## EXERCISE
Output, exactly and with no pictures, the line that contains "Europa & Die Welt (Musik)" and every line that comes after it in the data below, the last one included.

Content starts

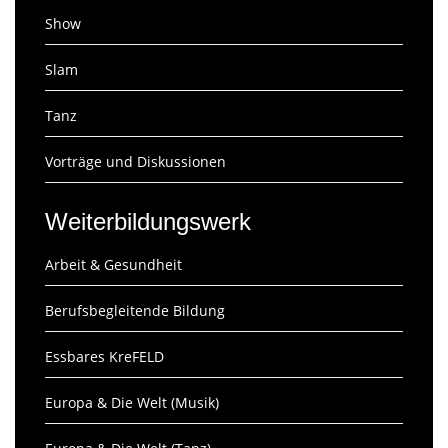
Show
Slam
Tanz
Vorträge und Diskussionen
Weiterbildungswerk
Arbeit & Gesundheit
Berufsbegleitende Bildung
Essbares KreFELD
Europa & Die Welt (Musik)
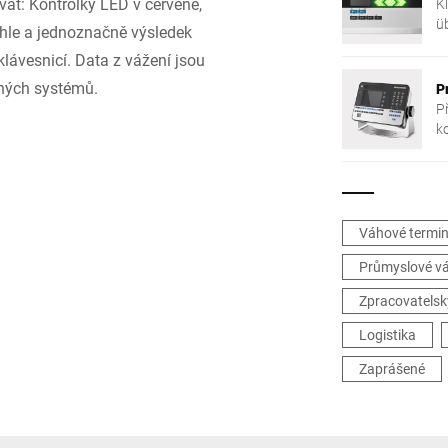
vat: Kontrolky LED v červené,
K
ü
chle a jednoznačně výsledek
E
klávesnicí. Data z vážení jsou
ených systémů.
P
P
k
Váhové termin
Průmyslové v
Zpracovatelsk
Logistika
Zaprášené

Content ends

## WRITTEN SOLUTION
Europa & Die Welt (Musik)
vat: Kontrolky LED v červené,
K
ü
chle a jednoznačně výsledek
E
klávesnicí. Data z vážení jsou
ených systémů.
P
P
k
Váhové termin
Průmyslové v
Zpracovatelsk
Logistika
Zaprášené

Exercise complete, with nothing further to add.